## Task description
Taking the listing below line by line, tally those that contain the string "Deutschland". Give the total alone.

(Records provided begins)

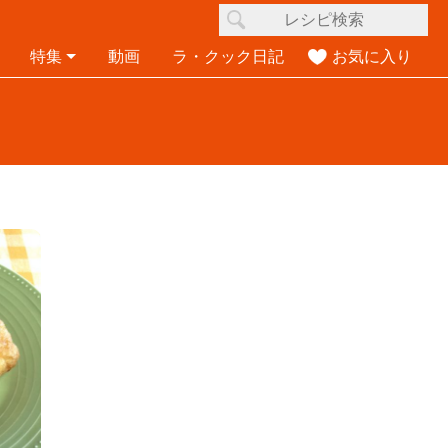
特集
動画
ラ・クック日記
お気に入り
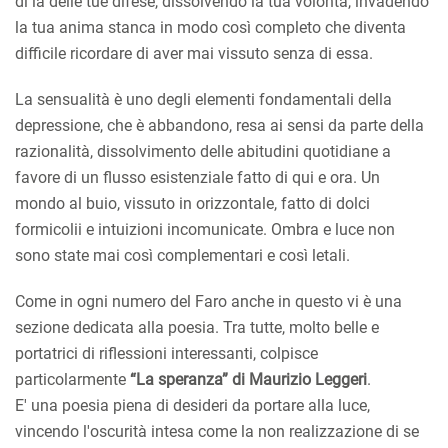
di là delle tue difese, dissolvendo la tua volontà, invadendo
la tua anima stanca in modo così completo che diventa
difficile ricordare di aver mai vissuto senza di essa.
La sensualità è uno degli elementi fondamentali della
depressione, che è abbandono, resa ai sensi da parte della
razionalità, dissolvimento delle abitudini quotidiane a
favore di un flusso esistenziale fatto di qui e ora. Un
mondo al buio, vissuto in orizzontale, fatto di dolci
formicolii e intuizioni incomunicate. Ombra e luce non
sono state mai così complementari e così letali.
Come in ogni numero del Faro anche in questo vi è una
sezione dedicata alla poesia. Tra tutte, molto belle e
portatrici di riflessioni interessanti, colpisce
particolarmente
“La speranza” di Maurizio Leggeri
.
E' una poesia piena di desideri da portare alla luce,
vincendo l'oscurità intesa come la non realizzazione di se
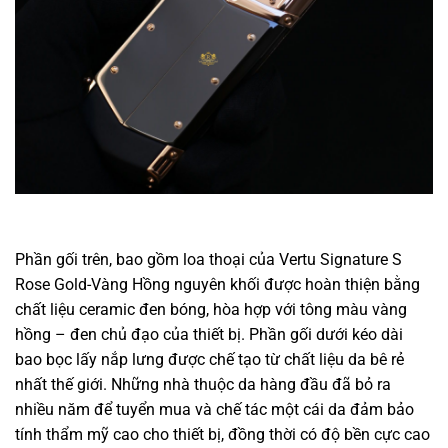
Phần gối trên, bao gồm loa thoại của Vertu Signature S
Rose Gold-Vàng Hồng nguyên khối được hoàn thiện bằng
chất liệu ceramic đen bóng, hòa hợp
với
tông màu vàng
hồng – đen chủ đạo của thiết bị. Phần gối dưới kéo dài
bao bọc lấy nắp lưng được
chế tạo
từ chất liệu da bê
rẻ
nhất thế giới. Những nhà thuộc da
hàng đầu
đã bỏ ra
nhiều
năm để tuyển
mua
và
chế tác
một
cái
da
đảm bảo
tính thẩm mỹ cao cho thiết bị,
đồng thời
có
độ bền cực cao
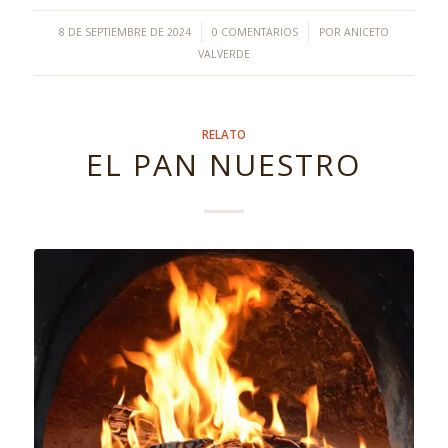
/
/
8 DE SEPTIEMBRE DE 2024
0 COMENTARIOS
POR
ANICETO
VALVERDE
RELATO
EL PAN NUESTRO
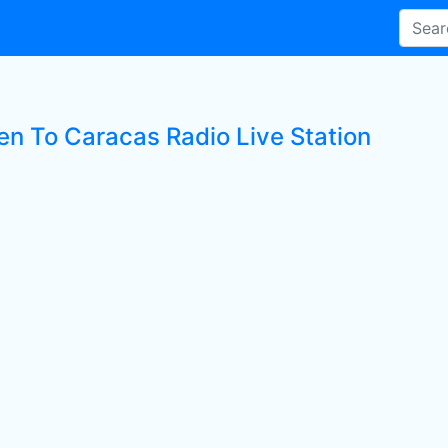
ten To Caracas Radio Live Station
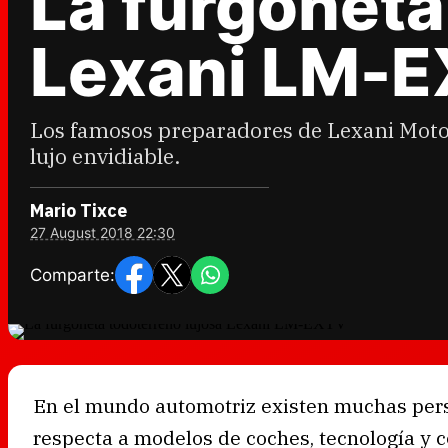
La furgoneta
Lexani LM-
Los famosos preparadores de Lexani Motor
lujo envidiable.
Mario Tixce
27 August 2018 22:30
Comparte:
En el mundo automotriz existen muchas pers
respecta a modelos de coches, tecnología y c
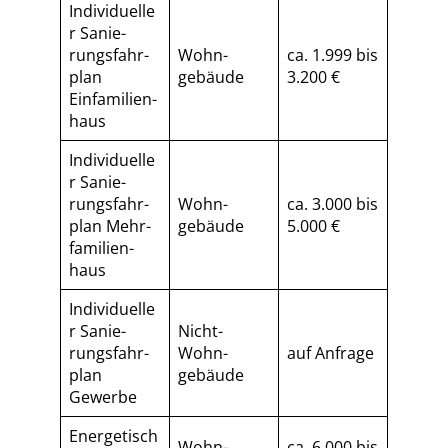
Individuelle
r Sa­nie­
rungs­fahr­
Wohn­
ca. 1.999 bis
plan
gebäude
3.200 €
Einfamilien­
haus
Individuelle
r Sa­nie­
rungs­fahr­
Wohn­
ca. 3.000 bis
plan Mehr­
gebäude
5.000 €
fa­mi­li­en­
haus
Individuelle
r Sa­nie­
Nicht-
rungs­fahr­
Wohn­
auf Anfrage
plan
gebäude
Gewerbe
Energetisch
Wohn­
ca. 6.000 bis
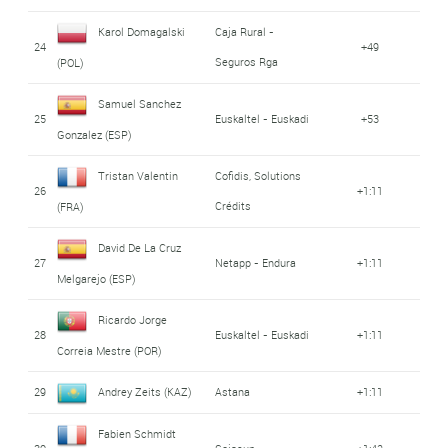
Karol Domagalski
Caja Rural -
24
+49
Seguros Rga
(POL)
Samuel Sanchez
25
Euskaltel - Euskadi
+53
Gonzalez (ESP)
Tristan Valentin
Cofidis, Solutions
26
+1:11
Crédits
(FRA)
David De La Cruz
27
Netapp - Endura
+1:11
Melgarejo (ESP)
Ricardo Jorge
28
Euskaltel - Euskadi
+1:11
Correia Mestre (POR)
29
Andrey Zeits (KAZ)
Astana
+1:11
Fabien Schmidt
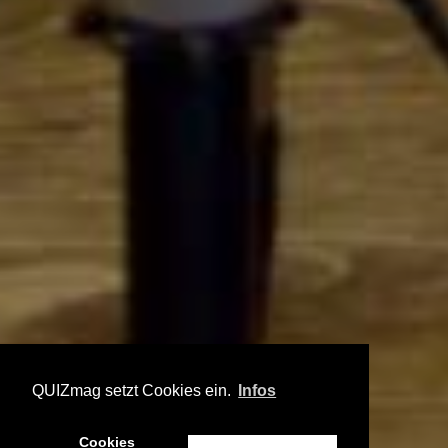
QUIZmag setzt Cookies ein.
Infos
Cookies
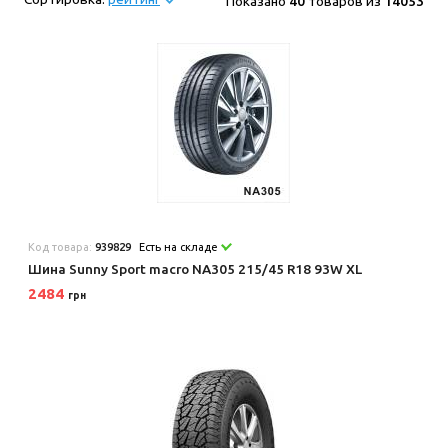
Показано
40
товаров из
14053
Код товара:
939829
Есть на складе
Шина Sunny Sport macro NA305 215/45 R18 93W XL
2484
грн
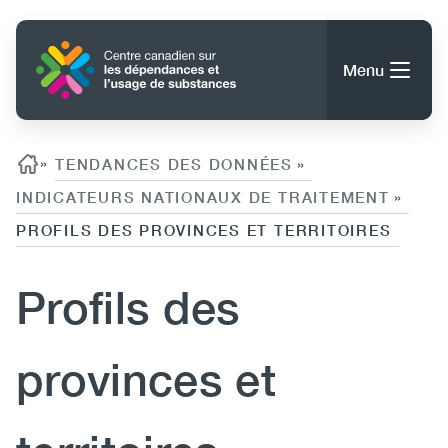
Aller
au
Accueil
contenu
Menu
principal
Rechercher
Rechercher
Fil d'ariane
»
TENDANCES DES DONNÉES
»
INDICATEURS NATIONAUX DE TRAITEMENT
»
PROFILS DES PROVINCES ET TERRITOIRES
À propos du CCDUS
Main
Conseils, outils et ressources
Profils des
navigation
(CCSA)
provinces et
Publications
Utility
Données
(Mobile)
Nouvelles
Menu
Événements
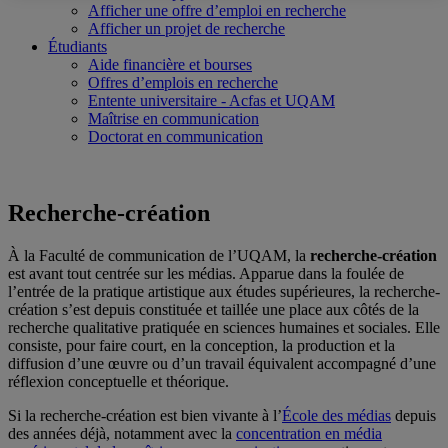
Afficher une offre d’emploi en recherche
Afficher un projet de recherche
Étudiants
Aide financière et bourses
Offres d’emplois en recherche
Entente universitaire - Acfas et UQAM
Maîtrise en communication
Doctorat en communication
Recherche-création
À la Faculté de communication de l’UQAM, la
recherche-création
est avant tout centrée sur les médias. Apparue dans la foulée de
l’entrée de la pratique artistique aux études supérieures, la recherche-
création s’est depuis constituée et taillée une place aux côtés de la
recherche qualitative pratiquée en sciences humaines et sociales. Elle
consiste, pour faire court, en la conception, la production et la
diffusion d’une œuvre ou d’un travail équivalent accompagné d’une
réflexion conceptuelle et théorique.
Si la recherche-création est bien vivante à l’
École des médias
depuis
des années déjà, notamment avec la
concentration en média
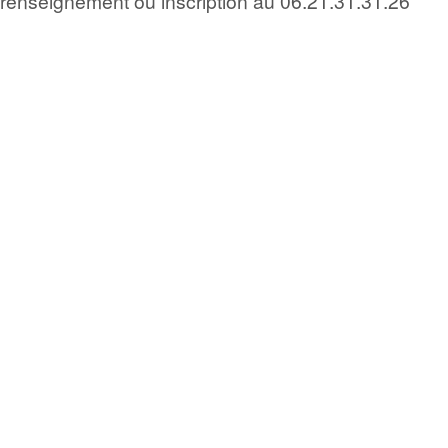
renseignement ou inscription au 06.21.31.31.26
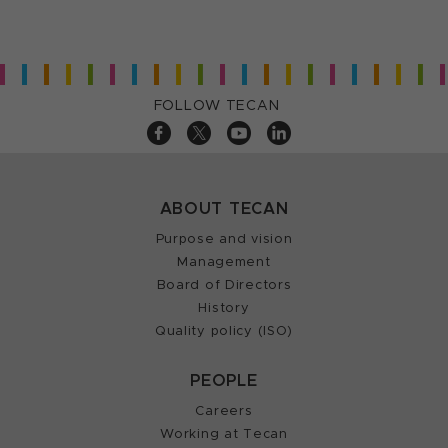
FOLLOW TECAN
ABOUT TECAN
Purpose and vision
Management
Board of Directors
History
Quality policy (ISO)
PEOPLE
Careers
Working at Tecan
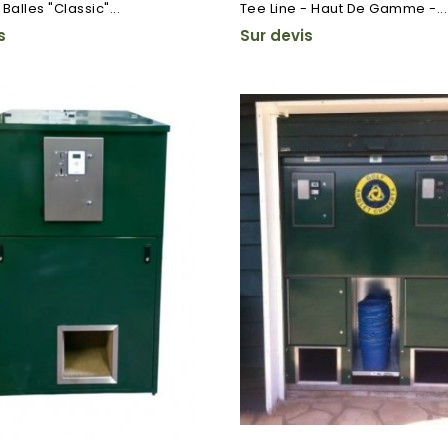
 Balles "Classic"...
Tee Line - Haut De Gamme -...
s
Sur devis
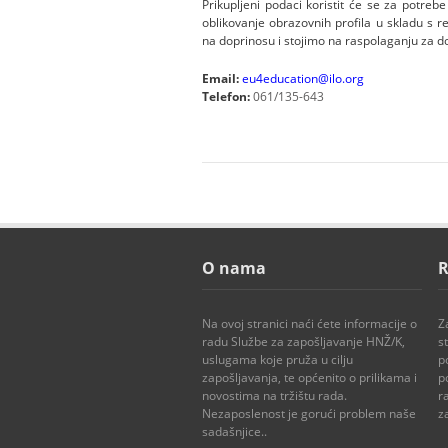
Prikupljeni podaci koristit će se za potreb
oblikovanje obrazovnih profila u skladu s
na doprinosu i stojimo na raspolaganju za d
Email:
eu4education@ilo.org
Telefon:
061/135-643
O nama
R
Na ovoj stranici naći ćete informacije o
Z
radu Službe za zapošljavanje HNŽ/K,
s
uslugama koje pruža u cilju
p
zapošljavanja, te općenito o prilikama i
p
novostima na tržištu rada.
r
Nezaposlenost je gorući problem naše
z
sadašnjice..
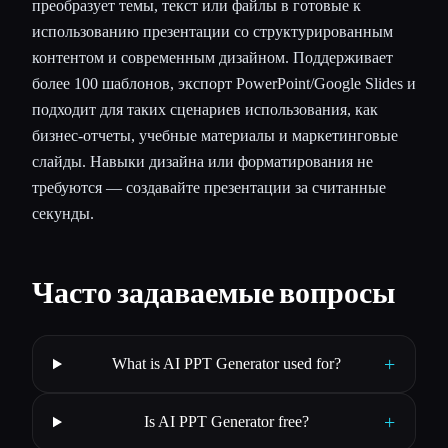
преобразует темы, текст или файлы в готовые к
использованию презентации со структурированным
контентом и современным дизайном. Поддерживает
более 100 шаблонов, экспорт PowerPoint/Google Slides и
подходит для таких сценариев использования, как
бизнес-отчеты, учебные материалы и маркетинговые
слайды. Навыки дизайна или форматирования не
требуются — создавайте презентации за считанные
секунды.
Часто задаваемые вопросы
+
What is AI PPT Generator used for?
+
Is AI PPT Generator free?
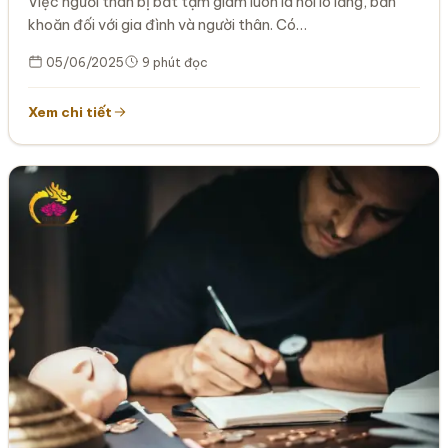
Việc người thân bị bắt tạm giam luôn là nỗi lo lắng, băn
khoăn đối với gia đình và người thân. Có…
05/06/2025
9 phút đọc
Xem chi tiết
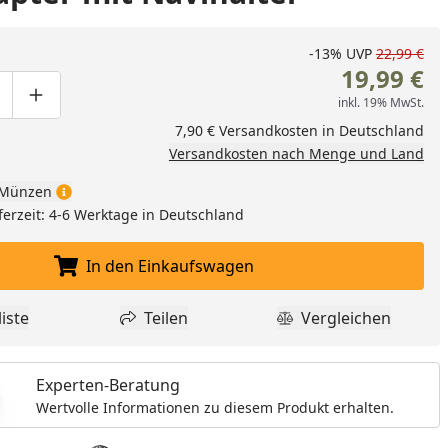
-13%
UVP
22,99 €
19,99 €
inkl. 19% MwSt.
ge um eins verringern
duktmenge manuell eingeben
Produktmenge um eins erhöhen
7,90 € Versandkosten in Deutschland
Versandkosten nach Menge und Land
Münzen
ferzeit: 4-6 Werktage in Deutschland
In den Einkaufswagen
In den Einkaufswagen legen
iste
Teilen
Vergleichen
dukt zur Wunschliste hinzufügen
Teilen
Produkt Vergle
Experten-Beratung
Wertvolle Informationen zu diesem Produkt erhalten.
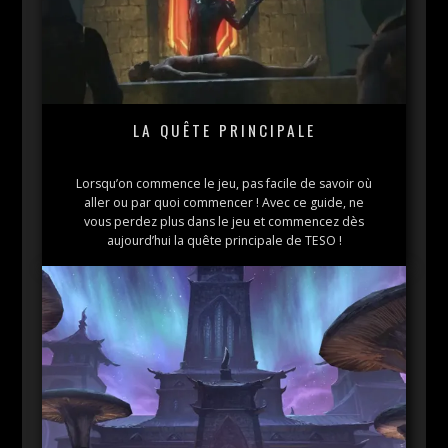
LA QUÊTE PRINCIPALE
Lorsqu’on commence le jeu, pas facile de savoir où
aller ou par quoi commencer ! Avec ce guide, ne
vous perdez plus dans le jeu et commencez dès
aujourd’hui la quête principale de TESO !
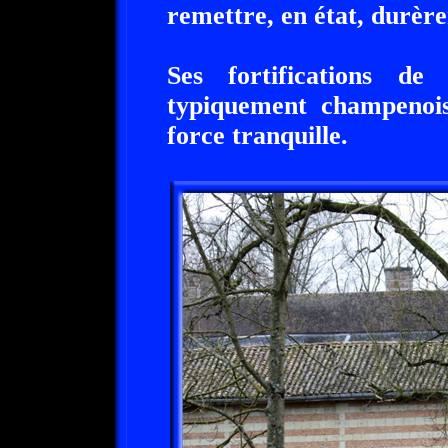
remettre, en état, durère
Ses fortifications de
typiquement champenois
force tranquille.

(Records provided ends)

## Answer to the problem
2